Blob Download Decision

def should_download_blob(document_type: str) -> bool:
    # Delete operations don't need blob
    if is_delete_operation(document_type):
        return False

    # Bulk operations don't need blob
    if is_bulk_operation(document_type):
        return False

    # These handlers manage their own downloads
    SELF_DOWNLOAD_TYPES = {"schedule_upload", "schedule_project_extraction"}
    return document_type not in SELF_DOWNLOAD_TYPES

Bulk Operation Detection

def is_bulk_operation(document_type: str) -> bool:
    # schedule_extraction is NOT bulk - it needs blob content
    return document_type.startswith("schedule_") and document_type not in ("schedule_extraction",)

Handler Kwargs Routing

Each document type receives specific kwargs:

Document Type Kwargs
mto, estimation_master service_id
schedule_extraction extraction_id, primavera_project_id, schedule_config
schedule_project_extraction blob_name, primavera_project_id, schedule_config
schedule_upload temp_blob_name, target_blob_name, original_filename, direct_upload, blob_name
Bulk schedule ops operation, activity_ids, filters, payload

Retry Behavior

Service Bus Configuration

Setting Value Description
Max Delivery Count 10 Messages retry up to 10 times
Lock Duration 5 minutes Time before message unlocks
Dead-Letter Enabled Failed messages go to DLQ

Retry Flow

Message Received (delivery_count=1)
    Process Message
    ┌────┴────┐
    │         │
 Success    Failure
    │         │
    ▼         ▼
 Complete  Abandon/Re-raise
 (removed)    │
         delivery_count++
         retry < 10?
         ┌────┴────┐
         │         │
        Yes       No
         │         │
         ▼         ▼
      Retry    Dead-Letter

Preflight Check (schedule_extraction)

Before downloading blob, checks if extraction already completed:

async def preflight_check_schedule_extraction(document_type, message):
    if document_type != "schedule_extraction":
        return True  # Continue processing

    # Check task status in Cosmos DB
    existing_doc = await tasks_container.read_item(
        item=message.extraction_id,
        partition_key=message.project_id
    )

    if existing_doc.get("status") in ("completed", "failed"):
        return False  # Skip processing (already done)

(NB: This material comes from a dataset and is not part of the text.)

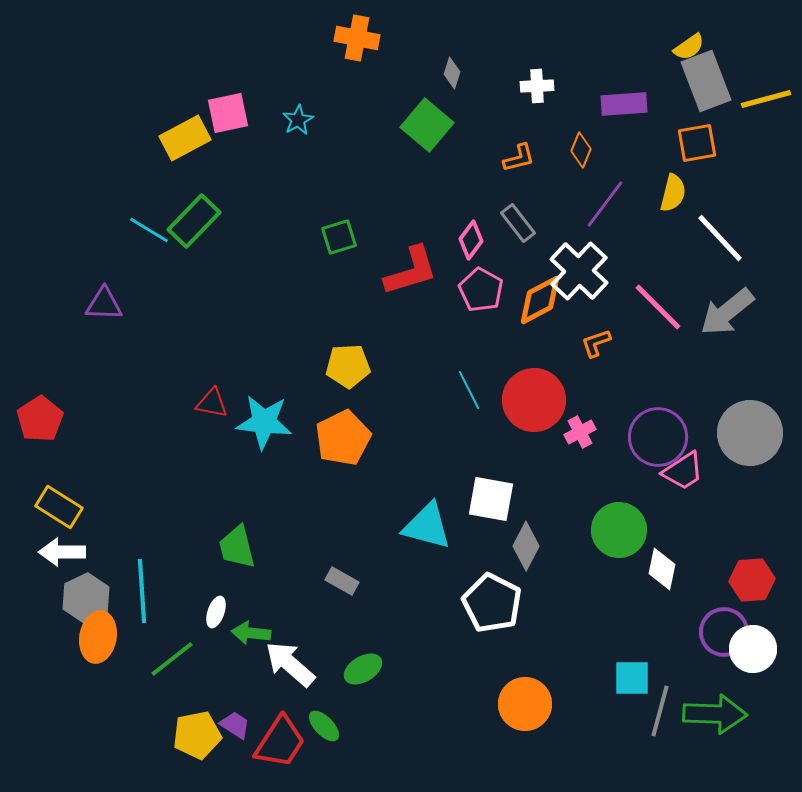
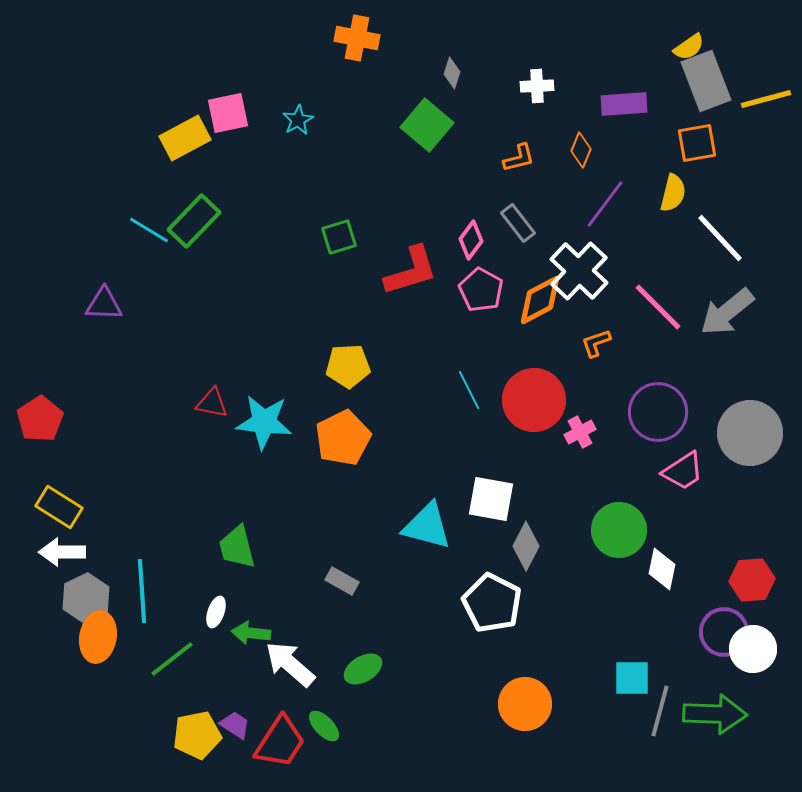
purple circle at (658, 437): moved 25 px up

    return True  # Continue processing

This prevents retry loops when blob was deleted after successful extraction.


File Locations

Shared Module

backend/app/services/import_processing/
├── __init__.py          # Public API exports
├── schemas.py           # ImportMessage, DeleteMessage
├── registry.py          # Handler mappings, routing logic
└── processor.py         # Core processing logic

Import Handlers

backend/app/import_handlers/
├── __init__.py          # Handler exports
├── base.py              # ImportHandler base class
├── mto_handler.py
├── estimation_master_handler.py
├── schedule_handler.py
├── schedule_bulk_handler.py
├── schedule_upload_handler.py
├── schedule_project_handler.py
├── equipment_handler.py
├── material_handler.py
├── crew_handler.py
├── crew_member_handler.py
└── crew_trade_handler.py

Wrappers

backend/functions/import-processor/
└── function_app.py      # Azure Functions wrapper (~90 lines)

backend/
└── worker.py            # Container Apps Job wrapper (~200 lines)

Adding a New Document Type

  1. Create Handler in app/import_handlers/:

    from .base import ImportHandler
    
    class NewTypeHandler(ImportHandler):
        async def process_import(self, task_id, project_id, file_content, ...):
            # Implementation
            pass
    

  2. Register in registry.py:

    from app.import_handlers import NewTypeHandler
    
    IMPORT_HANDLERS["new_type"] = NewTypeHandler
    

  3. Add kwargs routing in processor.py (if needed):

    def build_handler_kwargs(document_type, message):
        # ...
        elif document_type == "new_type":
            kwargs["custom_field"] = message.custom_field
        return kwargs
    

  4. Update schemas.py if new message fields needed.


Environment Variables

Variable Description Default
AZURE_SERVICE_BUS_CONNECTION_STRING Service Bus connection Required
AZURE_SERVICE_BUS_QUEUE_NAME Queue name import-queue
AZURE_STORAGE_CONNECTION_STRING Blob Storage connection Required
AZURE_STORAGE_CONTAINER_NAME Blob container imports
MAX_MESSAGES_PER_RUN Worker batch limit 10
MAX_WAIT_TIME_SECONDS Worker wait time 30

Troubleshooting

Message stuck in queue

  1. Check Service Bus metrics for active messages
  2. Verify worker/function is running
  3. Check dead-letter queue for failed messages

Handler not found

ValueError: Unsupported document type: xyz
  1. Verify document_type is registered in registry.py
  2. Check for case sensitivity (lowercase expected)

Blob download fails

  1. Check blob_name is set in message
  2. Verify storage connection string
  3. Ensure blob exists in container

Duplicate processing

  1. Check preflight logic for your document type
  2. Ensure message completion/abandonment is correct
  3. Review dead-letter queue for patterns